Medicine · Anemia (Iron Deficiency, Hemolytic, Sickle Cell, Thalassemia)

A 22-year-old man with sickle cell disease presents with severe chest pain, fever, tachycardia, and worsening hypoxia with new pulmonary infiltrate on CXR. His SpO2 has dropped from 98% to 88% over 12 hours. What is this complication and the most important specific treatment?

  • A Acute chest syndrome; simple or exchange blood transfusion
  • B Pulmonary embolism; anticoagulation with heparin
  • C Pneumococcal pneumonia; IV penicillin alone
  • D Fat embolism; supportive care only
Correct answer: A. Acute chest syndrome; simple or exchange blood transfusion

Explanation

Acute chest syndrome (ACS) is the leading cause of death in sickle cell disease, defined by new pulmonary infiltrate plus at least one of: fever, chest pain, or respiratory symptoms.
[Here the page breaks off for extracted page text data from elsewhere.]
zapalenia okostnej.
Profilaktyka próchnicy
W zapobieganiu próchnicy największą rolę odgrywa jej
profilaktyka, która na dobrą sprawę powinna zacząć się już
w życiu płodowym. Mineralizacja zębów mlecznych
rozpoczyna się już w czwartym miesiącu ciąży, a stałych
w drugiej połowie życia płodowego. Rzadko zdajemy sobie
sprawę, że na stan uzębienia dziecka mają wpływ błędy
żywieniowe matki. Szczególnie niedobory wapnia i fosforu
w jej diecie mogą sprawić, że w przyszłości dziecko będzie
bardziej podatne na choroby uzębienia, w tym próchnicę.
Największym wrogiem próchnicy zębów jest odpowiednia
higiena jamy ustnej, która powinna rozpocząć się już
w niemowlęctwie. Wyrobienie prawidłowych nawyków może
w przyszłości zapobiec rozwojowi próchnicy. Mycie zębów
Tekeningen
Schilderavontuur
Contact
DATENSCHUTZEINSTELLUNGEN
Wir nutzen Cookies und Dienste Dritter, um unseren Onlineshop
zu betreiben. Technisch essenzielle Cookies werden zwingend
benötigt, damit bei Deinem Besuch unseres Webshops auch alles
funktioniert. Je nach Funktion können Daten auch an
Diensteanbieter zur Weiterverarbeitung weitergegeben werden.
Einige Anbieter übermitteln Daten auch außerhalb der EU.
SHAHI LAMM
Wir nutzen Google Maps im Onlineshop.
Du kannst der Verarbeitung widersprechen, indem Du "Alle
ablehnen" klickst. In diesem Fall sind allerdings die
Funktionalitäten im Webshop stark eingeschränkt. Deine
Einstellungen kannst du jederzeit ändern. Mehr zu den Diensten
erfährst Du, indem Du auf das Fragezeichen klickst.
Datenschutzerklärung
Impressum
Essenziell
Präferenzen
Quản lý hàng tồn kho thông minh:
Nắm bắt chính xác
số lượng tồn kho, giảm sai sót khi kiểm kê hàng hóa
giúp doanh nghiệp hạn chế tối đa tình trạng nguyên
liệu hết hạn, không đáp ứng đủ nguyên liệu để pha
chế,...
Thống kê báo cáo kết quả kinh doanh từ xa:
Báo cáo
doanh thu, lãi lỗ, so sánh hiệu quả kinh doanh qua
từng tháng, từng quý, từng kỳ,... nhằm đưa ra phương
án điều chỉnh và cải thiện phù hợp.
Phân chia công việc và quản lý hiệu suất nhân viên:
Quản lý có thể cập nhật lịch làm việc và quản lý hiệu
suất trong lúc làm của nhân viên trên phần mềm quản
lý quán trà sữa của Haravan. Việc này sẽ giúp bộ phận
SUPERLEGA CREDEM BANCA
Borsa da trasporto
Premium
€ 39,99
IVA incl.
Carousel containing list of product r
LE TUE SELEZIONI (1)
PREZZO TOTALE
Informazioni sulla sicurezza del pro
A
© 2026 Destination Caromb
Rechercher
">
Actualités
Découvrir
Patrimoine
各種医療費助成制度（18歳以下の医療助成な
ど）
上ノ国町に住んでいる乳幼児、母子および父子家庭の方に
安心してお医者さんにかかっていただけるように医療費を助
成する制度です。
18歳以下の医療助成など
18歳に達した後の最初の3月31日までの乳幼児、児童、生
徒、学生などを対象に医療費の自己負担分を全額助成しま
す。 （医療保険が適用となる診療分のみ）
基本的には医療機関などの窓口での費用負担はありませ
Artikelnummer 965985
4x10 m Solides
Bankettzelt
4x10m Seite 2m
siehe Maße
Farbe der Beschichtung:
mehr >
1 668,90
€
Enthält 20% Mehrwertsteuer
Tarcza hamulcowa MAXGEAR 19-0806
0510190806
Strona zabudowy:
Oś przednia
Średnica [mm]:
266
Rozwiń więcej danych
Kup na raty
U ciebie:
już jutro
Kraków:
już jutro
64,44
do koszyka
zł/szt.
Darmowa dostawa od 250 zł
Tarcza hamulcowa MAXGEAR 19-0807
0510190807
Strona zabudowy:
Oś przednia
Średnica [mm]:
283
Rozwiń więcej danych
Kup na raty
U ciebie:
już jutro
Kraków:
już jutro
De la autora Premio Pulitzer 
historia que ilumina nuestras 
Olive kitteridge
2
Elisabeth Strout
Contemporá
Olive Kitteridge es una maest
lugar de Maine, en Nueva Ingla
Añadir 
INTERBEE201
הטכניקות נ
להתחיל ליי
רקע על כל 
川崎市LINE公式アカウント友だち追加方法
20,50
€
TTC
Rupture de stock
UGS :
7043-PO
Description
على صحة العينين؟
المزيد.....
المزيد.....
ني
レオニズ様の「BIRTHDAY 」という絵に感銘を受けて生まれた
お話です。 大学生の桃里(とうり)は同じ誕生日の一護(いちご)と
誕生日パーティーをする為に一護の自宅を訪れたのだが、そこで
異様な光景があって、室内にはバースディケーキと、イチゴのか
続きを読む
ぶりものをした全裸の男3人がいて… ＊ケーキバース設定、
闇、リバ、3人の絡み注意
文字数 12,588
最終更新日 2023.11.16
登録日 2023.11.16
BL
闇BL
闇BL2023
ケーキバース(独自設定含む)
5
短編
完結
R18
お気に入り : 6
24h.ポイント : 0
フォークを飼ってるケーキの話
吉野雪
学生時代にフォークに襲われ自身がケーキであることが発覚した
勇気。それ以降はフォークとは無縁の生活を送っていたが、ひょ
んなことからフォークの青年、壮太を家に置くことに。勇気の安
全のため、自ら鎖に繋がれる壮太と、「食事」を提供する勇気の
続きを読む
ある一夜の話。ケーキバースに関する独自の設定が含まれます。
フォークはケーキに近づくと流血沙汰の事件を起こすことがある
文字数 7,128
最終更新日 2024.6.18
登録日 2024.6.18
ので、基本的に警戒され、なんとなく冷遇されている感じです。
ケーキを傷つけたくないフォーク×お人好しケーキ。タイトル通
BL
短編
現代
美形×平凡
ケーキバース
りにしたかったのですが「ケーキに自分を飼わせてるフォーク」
Pathophysiology involves sickling in pulmonary vasculature causing in-situ thrombosis, fat embolism from infarcted marrow, and infection. The key specific treatment is blood transfusion — simple transfusion to achieve Hb 10 g/dL or exchange transfusion (if Hb >10 or rapidly deteriorating) to dilute HbS below 30%. Supplemental O2, hydration, incentive spirometry, analgesia, and empiric antibiotics (ceftriaxone + azithromycin) are also given.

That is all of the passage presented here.